The 1stto 2nd century CE represents a particularly intriguing window for this discussion. During this period, philosophers and theologians began to insist that the true self was the soul after death. Yet, fascination with both the fate of the body after death and with the deceased as embodied remained. Caroline Walker Bynum’s scholarship has drawn on Christian interest in the resurrected body to explore the importance of the body to concepts of personal identity, notwithstanding theological commitments to self as soul (Bynum 1992: 239-98). The importance of ghosts, corpses, necromancers, and statues (to name a few examples) in Greco-Roman culture of the 1stto 2nd century CE suggests a similar ambivalence around embodiment and identity during this earlier period. The problem of “the afterlife of the body” opens onto questions like: am I my corpse? Or am I not—and what does this mean for my identity and embodiment while I am alive? Where does the part of myself that is my body go after death? How could I be myself without any body at all?

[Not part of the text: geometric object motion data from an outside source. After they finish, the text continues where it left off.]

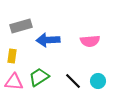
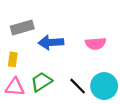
cyan circle: (98, 81) -> (104, 86), size x1.6

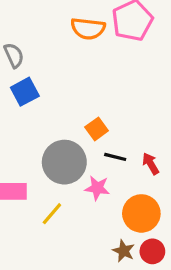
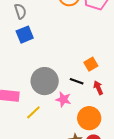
orange square: (97, 129) -> (91, 64), moved

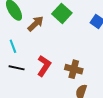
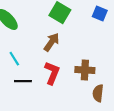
brown arrow: (36, 24) -> (51, 42), moved

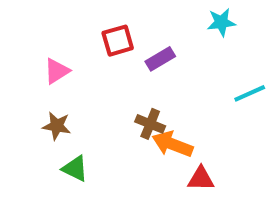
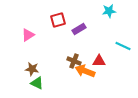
cyan line: (250, 93) -> (123, 46), turned 49
brown star: (57, 126) -> (32, 69), moved
red triangle: (201, 179) -> (99, 61), moved

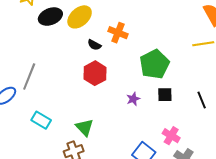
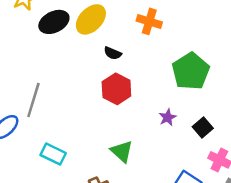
orange cross: (118, 33) -> (149, 21), moved
black square: (165, 95) -> (203, 128), moved, turned -35
green triangle: (85, 127) -> (122, 151), moved

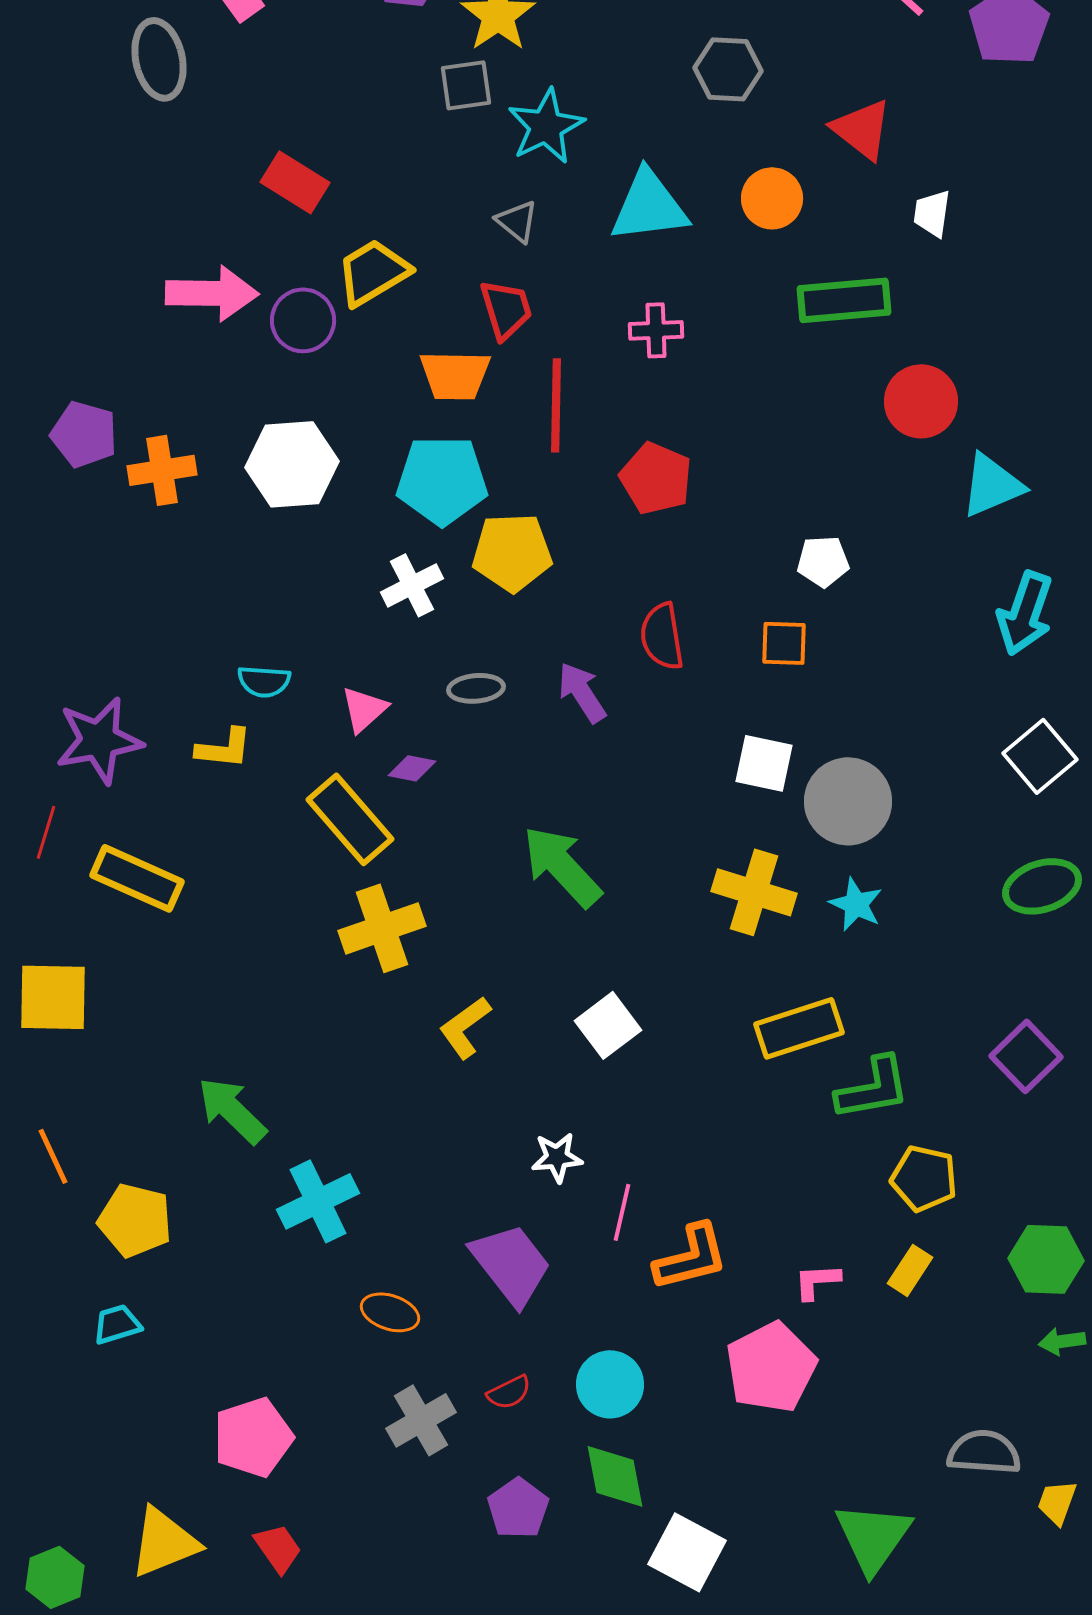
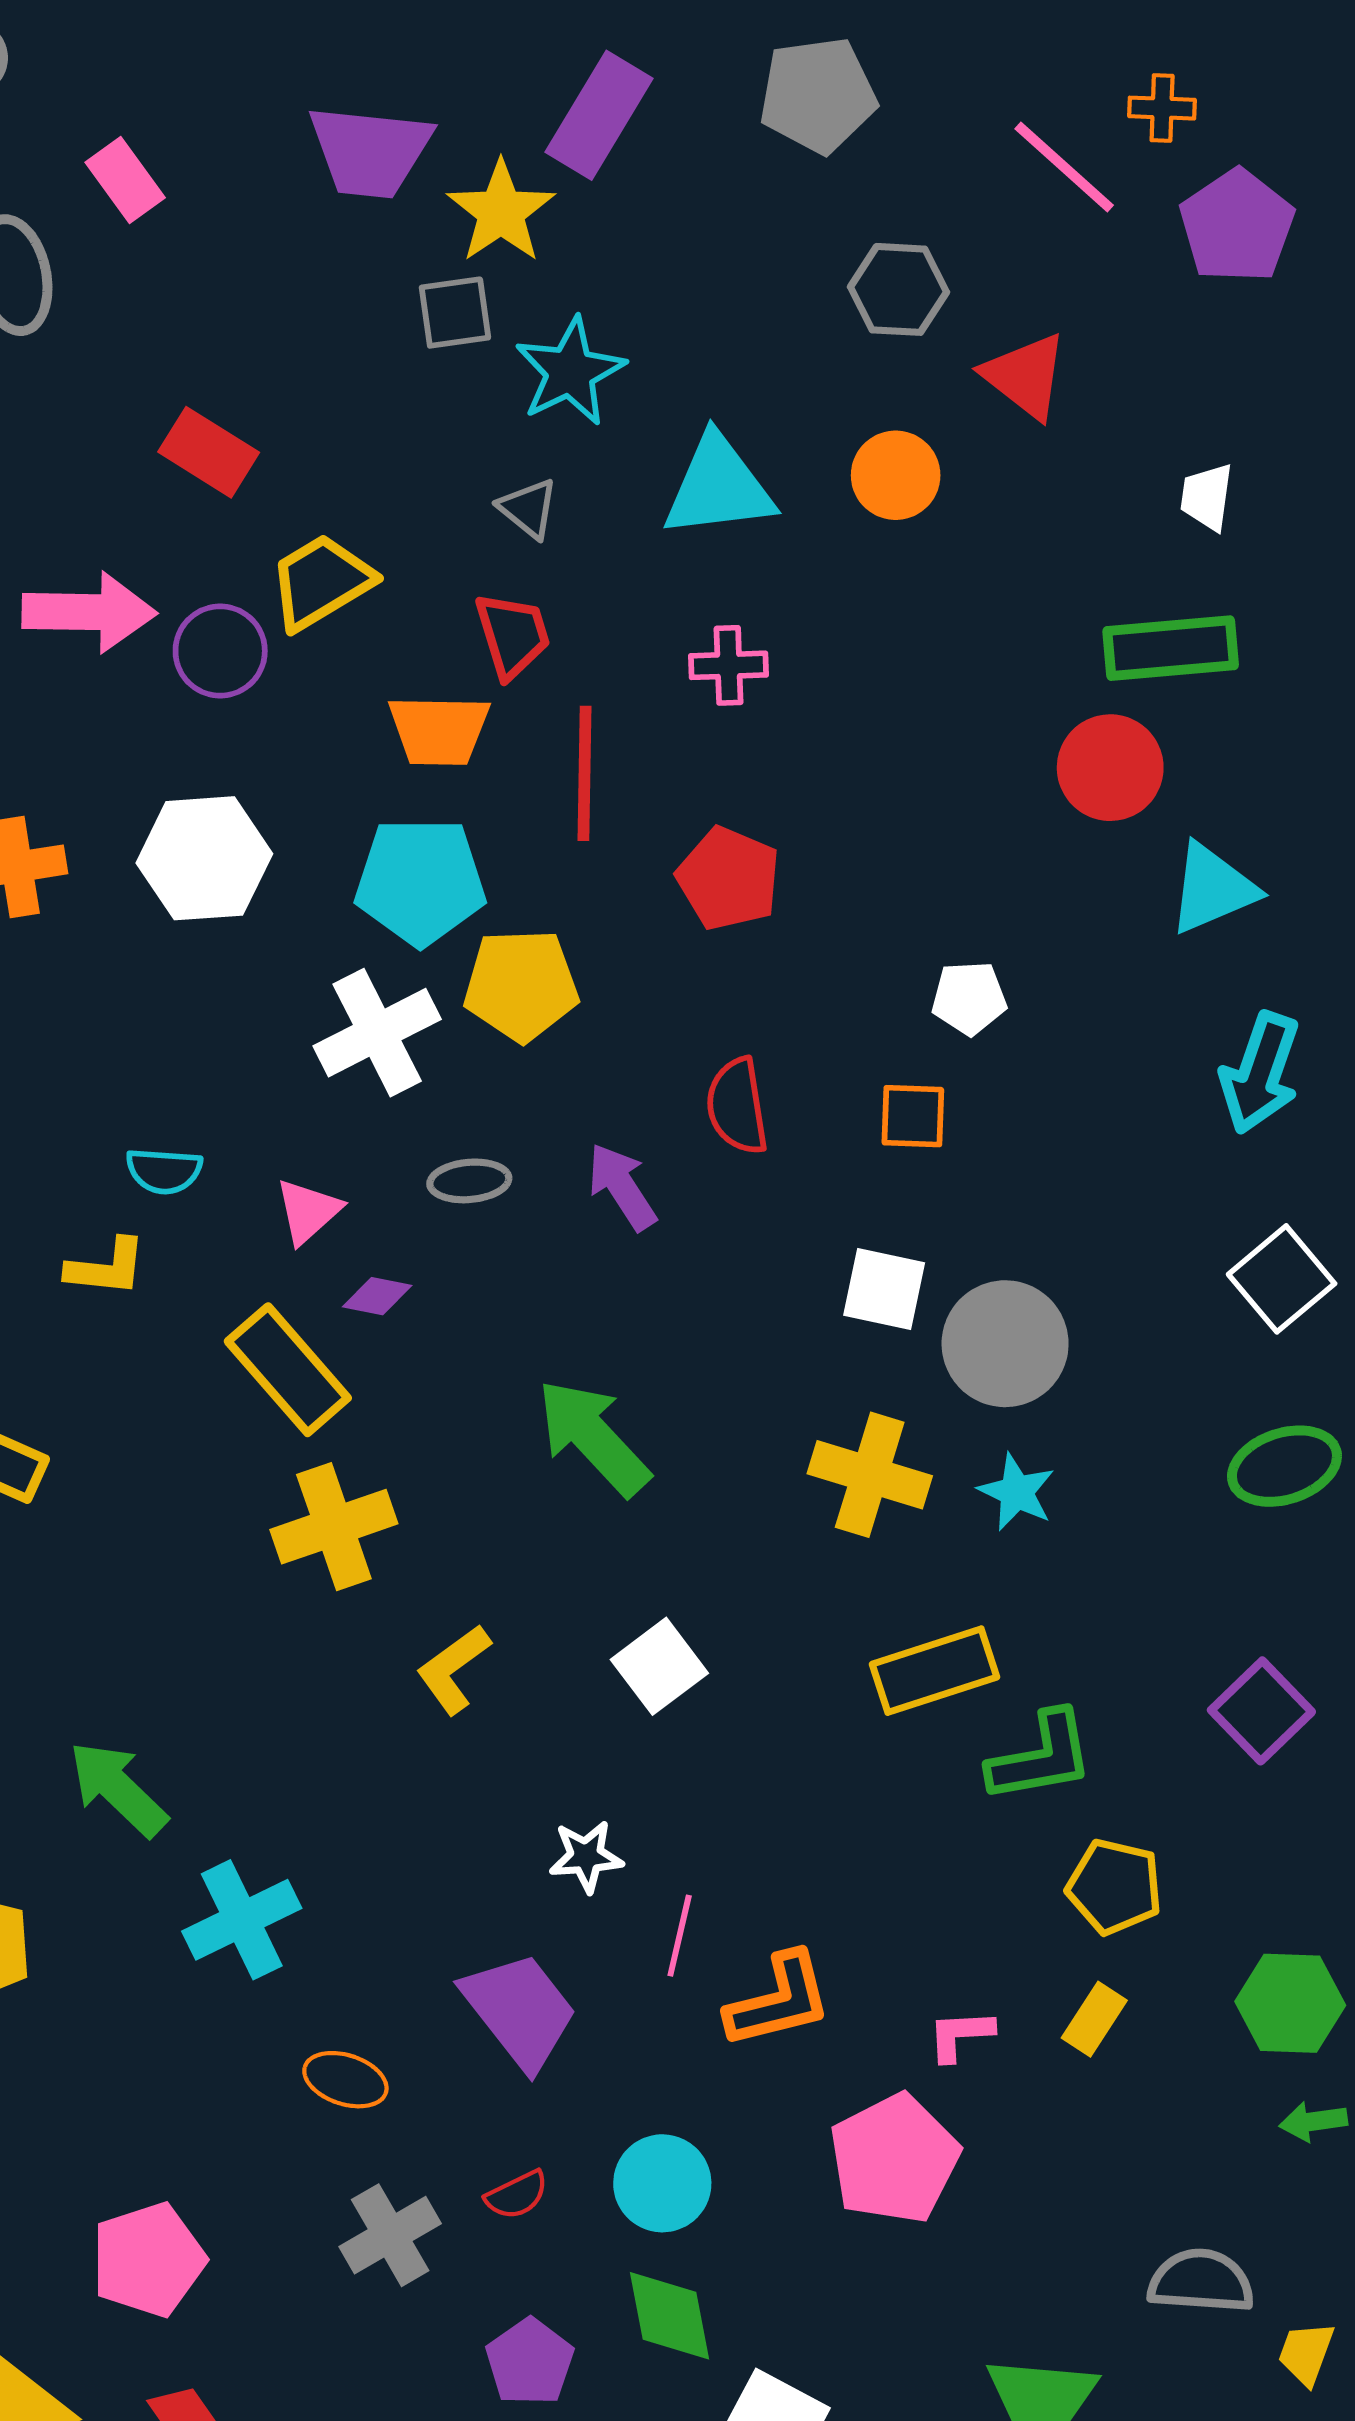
gray hexagon: (728, 69) -> (898, 289), moved
white trapezoid: (932, 213) -> (1207, 497), moved
green rectangle: (844, 300) -> (1171, 648), moved
white cross: (412, 585) -> (377, 1033), size x1.4

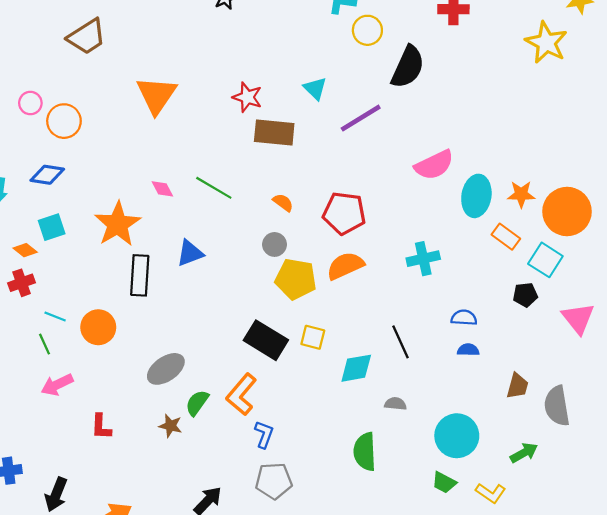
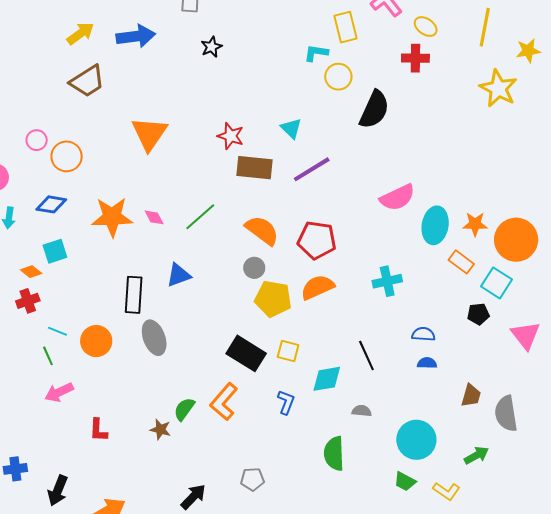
purple line: (361, 118) -> (312, 169), moved
green line: (214, 188) -> (200, 217), turned -72
orange semicircle: (283, 202) -> (262, 230), size x1.8
orange star: (118, 224) -> (112, 217), moved, turned 30
gray ellipse: (166, 369) -> (154, 338), moved, turned -76
blue L-shape: (264, 434) -> (286, 402), moved
gray pentagon: (274, 481) -> (252, 479), size x0.7

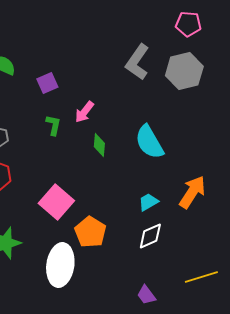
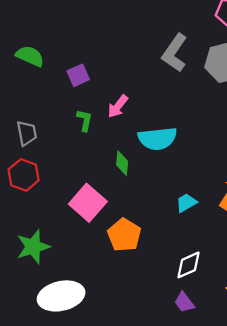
cyan semicircle: (149, 142) -> (157, 139), moved, turned -66
green diamond: (99, 145) -> (122, 163), moved
white diamond: (150, 236) -> (188, 265), moved
white ellipse: (60, 265) -> (61, 296), moved, turned 69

In this panel we invite papers from scholars working on a variety of bodies of evidence to think through the “afterlife of the body” in the 1st-2nd century CE Graeco-Roman world. Potential topics may include, but are not limited to:

- representations of ghosts/shades and the dead body in art, literature, and/or material culture

- the cultural practice of and literary/artistic engagement with necromancy

- the ritual treatment of the corpse before and after burial

- cultural attitudes toward the dead body (and axes of difference based on the characteristics of that body)

- funerary statuary and ritual

- theories of generational continuity

- Christian theories of bodily resurrection

- reception of Graeco-Roman attitudes toward and engagement with the dead body in different periods and/or contexts

- the afterlives of bodies within modern disciplinary constructions of Classics (for instance, in light of bioarchaeological methods)

Papers will be 20-minutes long and given at the AIA/SCS annual meeting in January 2024. Please send anonymized abstracts of 350-500 words (not including bibliography) as .doc or .pdf files to afterlifeofthebody@gmail.com by February 15, 2023.

If you have any questions, please contact Kathleen Cruz (kancruz@ucdavis.edu) or Malina Buturovic (malinab@princeton.edu).

Works Referenced

Bynum, Caroline Walker. 1995. The Resurrection of the Body. New York and Chichester, West Sussex: Columbia University Press.

Cullmann, Oscar. 1965. “Immortality and Resurrection.” In Immortality and Resurrection, edited by Krister Stendhal, 9-53. New York.

Moss, Candida. 2019. Divine Bodies: Resurrecting Perfection in the New Testament and Early Christianity. New Haven and London: Yale University Press.